Stored data
#####

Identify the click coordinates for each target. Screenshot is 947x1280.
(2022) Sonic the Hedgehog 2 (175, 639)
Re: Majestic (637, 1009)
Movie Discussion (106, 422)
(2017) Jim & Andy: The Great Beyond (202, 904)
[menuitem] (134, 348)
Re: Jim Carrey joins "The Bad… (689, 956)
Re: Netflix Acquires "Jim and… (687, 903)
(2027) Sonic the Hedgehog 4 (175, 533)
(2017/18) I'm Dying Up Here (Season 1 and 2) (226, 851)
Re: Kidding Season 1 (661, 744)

#####

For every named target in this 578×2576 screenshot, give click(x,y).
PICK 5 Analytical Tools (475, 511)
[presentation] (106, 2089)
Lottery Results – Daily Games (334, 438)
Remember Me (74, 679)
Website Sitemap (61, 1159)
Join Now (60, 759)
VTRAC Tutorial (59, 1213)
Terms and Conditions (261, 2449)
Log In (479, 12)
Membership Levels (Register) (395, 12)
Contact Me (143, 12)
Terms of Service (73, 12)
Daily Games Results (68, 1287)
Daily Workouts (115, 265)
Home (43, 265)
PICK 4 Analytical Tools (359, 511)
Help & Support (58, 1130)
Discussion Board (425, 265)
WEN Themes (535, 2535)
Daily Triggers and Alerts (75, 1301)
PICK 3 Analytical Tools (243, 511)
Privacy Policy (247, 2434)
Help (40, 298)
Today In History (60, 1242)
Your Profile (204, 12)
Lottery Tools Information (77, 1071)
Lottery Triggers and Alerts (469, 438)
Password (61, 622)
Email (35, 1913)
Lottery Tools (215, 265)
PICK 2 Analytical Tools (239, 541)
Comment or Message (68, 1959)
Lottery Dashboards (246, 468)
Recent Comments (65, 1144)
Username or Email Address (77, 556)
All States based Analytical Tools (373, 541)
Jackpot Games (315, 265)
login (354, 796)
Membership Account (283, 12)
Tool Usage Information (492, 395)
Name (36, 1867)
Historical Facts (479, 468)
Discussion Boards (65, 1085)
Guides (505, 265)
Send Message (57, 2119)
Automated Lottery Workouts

#####

▶ _WORK INSTRUCTIONS_
Look back at the data above. Transcribe exactly the lines starting at the line that contains "Jackpot Games (315, 265)" and ending at the line that contains "Automated Lottery Workouts".

▶ _ANSWER BOX_
Jackpot Games (315, 265)
login (354, 796)
Membership Account (283, 12)
Tool Usage Information (492, 395)
Name (36, 1867)
Historical Facts (479, 468)
Discussion Boards (65, 1085)
Guides (505, 265)
Send Message (57, 2119)
Automated Lottery Workouts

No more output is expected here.